Time for God
Lent – Week 3 – Clock
There just never seems to be enough hours in the day to get everything done and you expect me to set some quiet time aside to spend with God in prayer.
So said a young mother at a church meeting, and immediately everyone in the room was on her side agreeing with her. An embarrassed young man then stuck his hand up to speak and said “ I know that problem, for me the only time most days that God and I can spend time together is when I’m in the bathroom first thing in the morning.” After a bit of discussion he continued
The important thing for me isn’t so much the where or the how, but the rightness of setting even a few moments aside to get my life into some sort of balance.
It is said that Susanna Wesley, mother of nineteen children including John and Charles, would pull her apron over her head when she needed time with God. When her children saw the apron go over her head, they knew to leave her alone!

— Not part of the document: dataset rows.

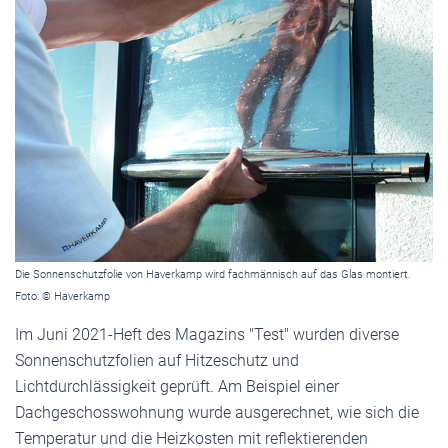
Die Sonnenschutzfolie von Haverkamp wird fachmännisch auf das Glas montiert.
Foto: © Haverkamp
Im Juni 2021-Heft des Magazins "Test" wurden diverse
Sonnenschutzfolien auf Hitzeschutz und
Lichtdurchlässigkeit geprüft. Am Beispiel einer
Dachgeschosswohnung wurde ausgerechnet, wie sich die
Temperatur und die Heizkosten mit reflektierenden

The time set aside doesn’t always have to be lengthy. In his brief treatise of 1535 titled ‘A simple way to pray‘, Martin Luther said
A good prayer need not be long or drawn out, but rather it should be frequent and ardent.
In the same treatise, Martin Luther went on to say something which has become a Latin (and English) proverb:
Pluribus intentus, minor est ad singula sensus
He who thinks of many things, thinks of nothing and does nothing right.
In the business of life, even a few moments concentrated on God is not wasted….
….and when we’re busy, perhaps we can take comfort in, and pray the prayer of Jacob Astley in 1642:
O Lord, Thou knowest how busy I must be this day. If I forget Thee, do not forget me.